Return every line of the records, exact and in full, until you have returned the line with "Предоставляю", and include none of the pictures.

PROVIDED INFORMATION.

__________

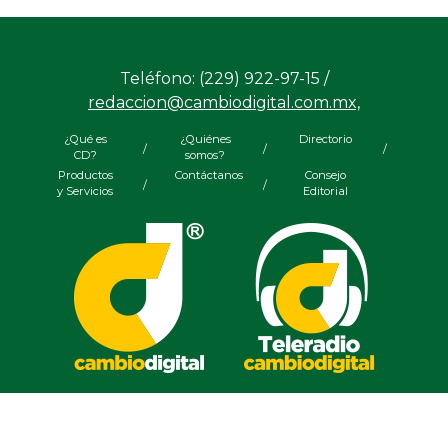
Teléfono: (229) 922-97-15 /
redaccion@cambiodigital.com.mx,
¿Qué es
¿Quiénes
Directorio
/
/
/
CD?
somos?
Productos
Contáctanos
Consejo
/
/
y Servicios
Editorial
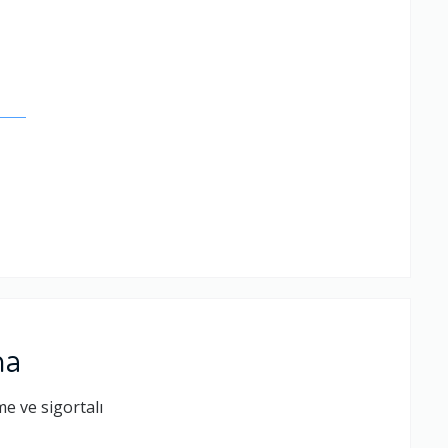
.
ma
e ve sigortalı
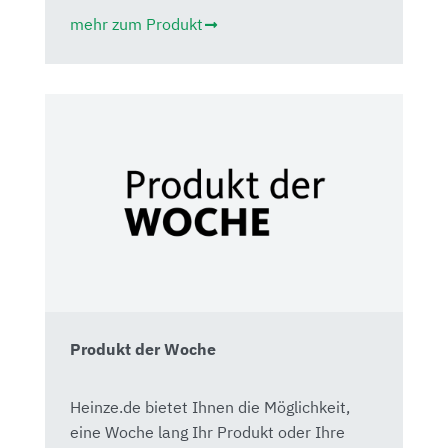
mehr zum Produkt
Produkt der Woche
Heinze.de bietet Ihnen die Möglichkeit,
eine Woche lang Ihr Produkt oder Ihre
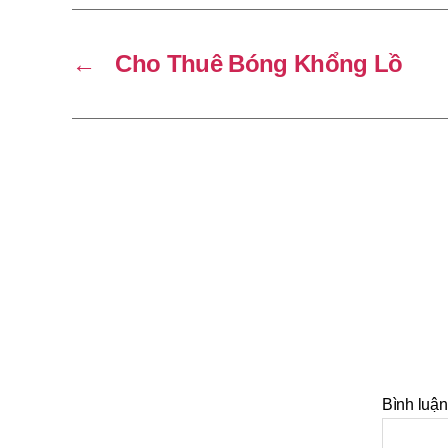
←
Cho Thuê Bóng Khổng Lồ
Bình luậ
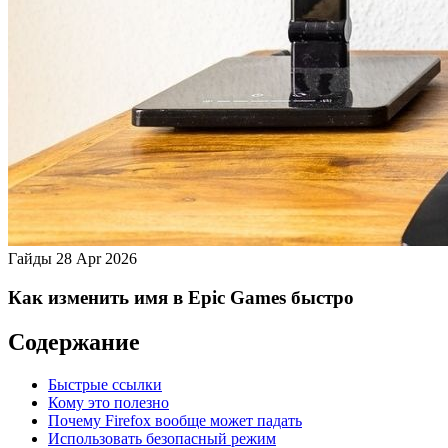
Гайды
28 Apr 2026
Как изменить имя в Epic Games быстро
Содержание
Быстрые ссылки
Кому это полезно
Почему Firefox вообще может падать
Использовать безопасный режим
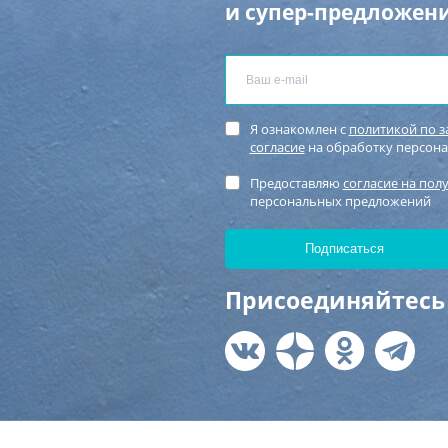
и супер-предложени
Я ознакомлен с
политикой по 
согласие
на обработку персон
Предоставляю
согласие на пол
персональных предложений
Присоединяйтесь 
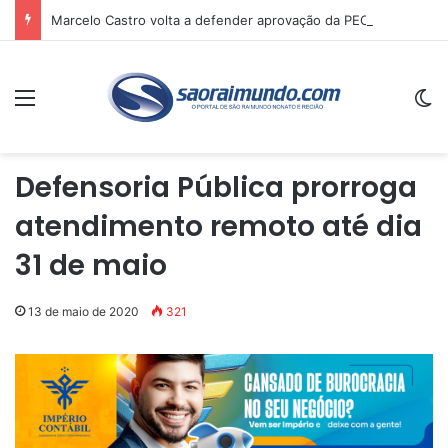
Marcelo Castro volta a defender aprovação da PEC que acaba com a escala 6×1 e avalia clima no Senado
Menu
Sw
Defensoria Pública prorroga
atendimento remoto até dia
31 de maio
13 de maio de 2020
321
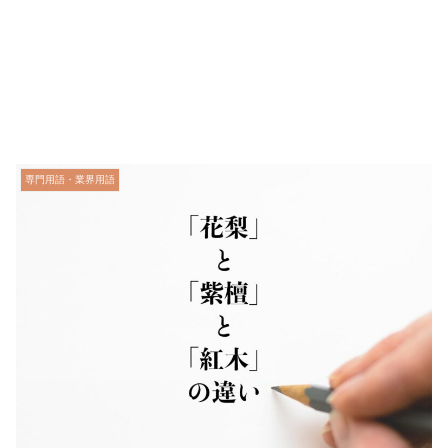
専門用語・業界用語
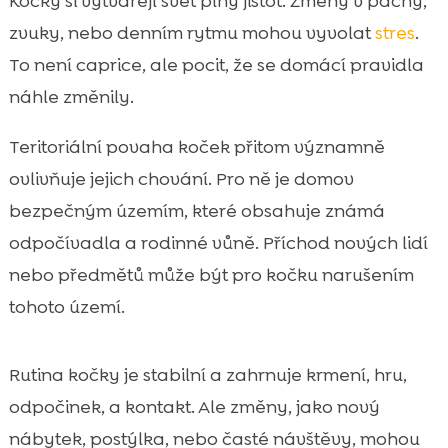
Kočky si vytvářejí svět plný jistot. Změny v pachy,
zvuky, nebo denním rytmu mohou vyvolat
stres
.
To není caprice, ale pocit, že se domácí pravidla
náhle změnily.
Teritoriální povaha koček přitom významně
ovlivňuje jejich chování. Pro ně je domov
bezpečným územím, které obsahuje známá
odpočívadla a rodinné vůně. Příchod nových lidí
nebo předmětů může být pro kočku narušením
tohoto území.
Rutina kočky je stabilní a zahrnuje krmení, hru,
odpočinek, a kontakt. Ale změny, jako nový
nábytek, postýlka, nebo časté návštěvy, mohou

__________

RESPONSE FOR THIS EXERCISE.
Teléfono: (229) 922-97-15 /
redaccion@cambiodigital.com.mx,
¿Qué es
¿Quiénes
Directorio
/
/
/
CD?
somos?
Productos
Contáctanos
Consejo
/
/
y Servicios
Editorial
.
ma
e ve sigortalı
mehr zum Produkt
Produkt der Woche
Heinze.de bietet Ihnen die Möglichkeit,
eine Woche lang Ihr Produkt oder Ihre
←
Cho Thuê Bóng Khổng Lồ
Bình luậ
Гайды
28 Apr 2026
Как изменить имя в Epic Games быстро
Содержание
Быстрые ссылки
Кому это полезно
Почему Firefox вообще может падать
Использовать безопасный режим
и супер-предложени
Я ознакомлен с
политикой по 
согласие
на обработку персон
Предоставляю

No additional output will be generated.